A description/proof of that for nonempty set with partial ordering with no minimal element, there is function from natural numbers set to set, for which image of number is larger than image of next number
Topics
About: set
The table of contents of this article
Starting Context
- The reader knows a definition of set.
- The reader knows a definition of partial ordering.
- The reader knows a definition of minimal element for partial ordering.
- The reader admits the recursion theorem for the natural numbers set.
Target Context
- The reader will have a description and a proof of the proposition that for any nonempty set with any partial ordering with no minimal element, there is a function from the natural numbers set to the set, for which the image of any number is larger than the image of the next number.
Orientation
There is a list of definitions discussed so far in this site.

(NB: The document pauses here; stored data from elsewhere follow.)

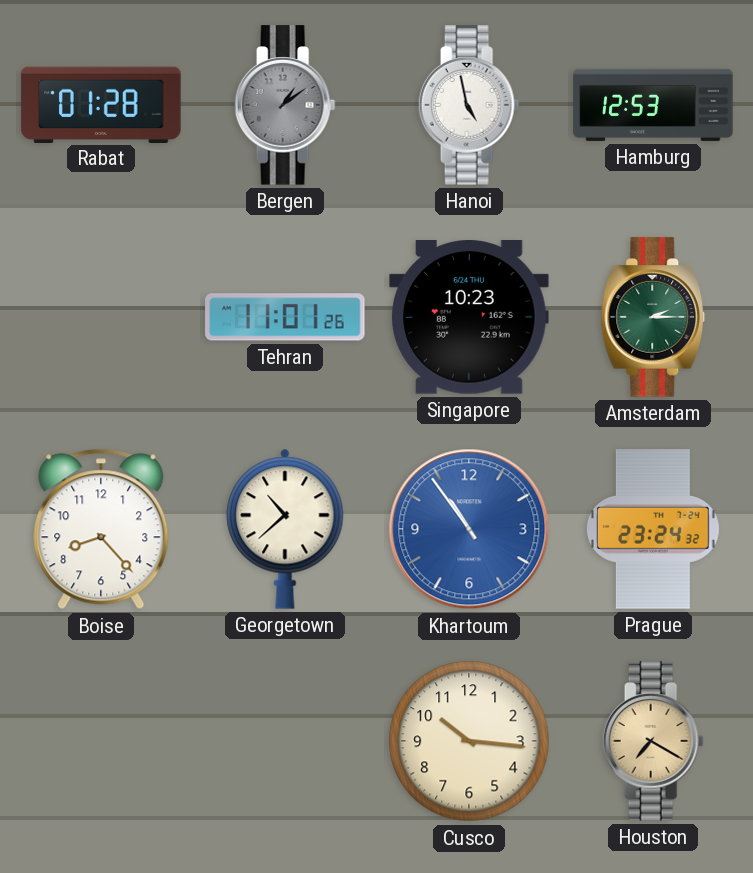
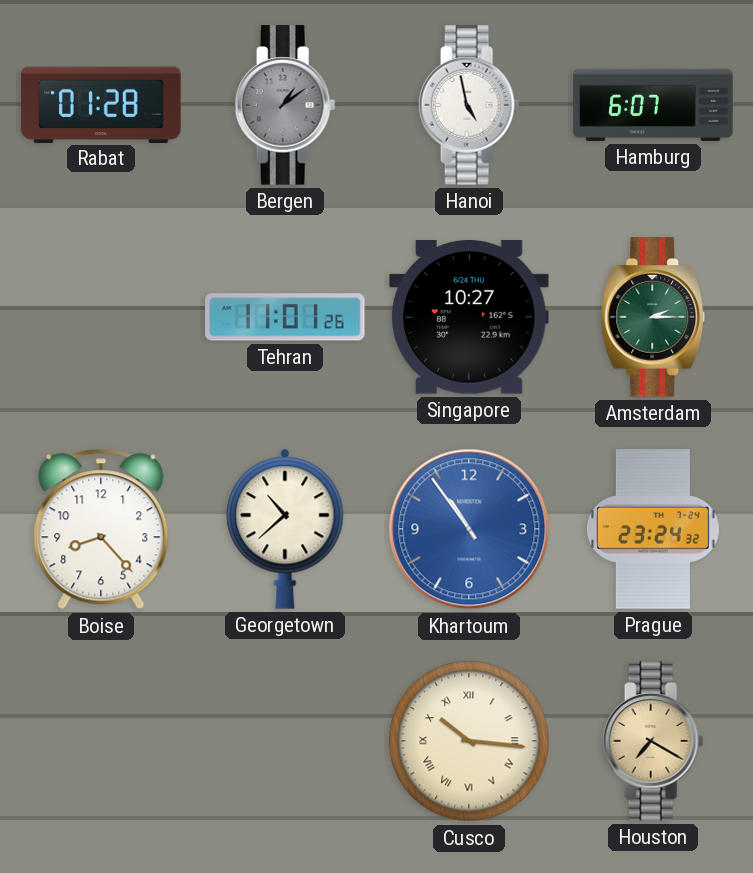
Hamburg: 12:53 -> 6:07
Singapore: 10:23 -> 10:27
Cusco numerals: Arabic -> Roman
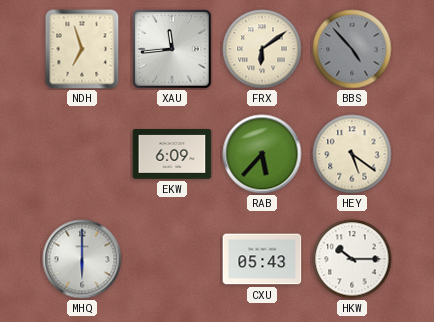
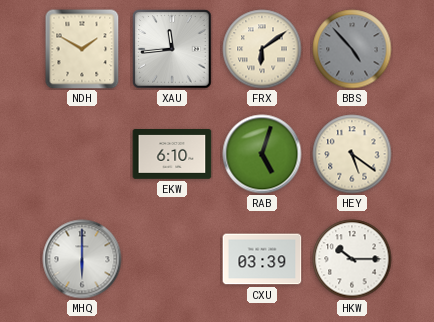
NDH: 6:57 -> 1:50
EKW: 6:09 -> 6:10
RAB: 5:37 -> 5:03
CXU: 05:43 -> 03:39
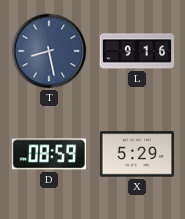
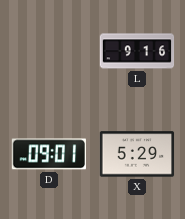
T: 8:28 -> none
D: 08:59 -> 09:01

There is a list of propositions discussed so far in this site.
Main Body
1: Description
For any set, \(S\), with any partial ordering, \(\lt\), with no minimal element, which means that for any element, \(p \in S\), there is an element, \(p' \in S\), such that \(p' \lt p\), there is a function, \(f: \omega \rightarrow S\) where \(\omega\) is the natural numbers set such that \(f (n + 1) \lt f (n)\) for any \(n \in \omega\).
2: Proof
There is the function, \(g: S \rightarrow Pow S, p \mapsto \{p' \in S\vert p' \lt p\} \neq \emptyset\). By the choice axiom 2), there is a function, \(h: S \rightarrow S, h (p) \in g (p)\). Let us take any \(p_0 \in S\). By the recursion theorem for the natural numbers set, there is a function, \(f: \omega \rightarrow S, f (0) = p_0, f (n + 1) = h (f (n))\). Then, \(h (f (n)) \in g (f (n))\), so, \(h (f (n)) = f (n + 1) \lt f (n)\).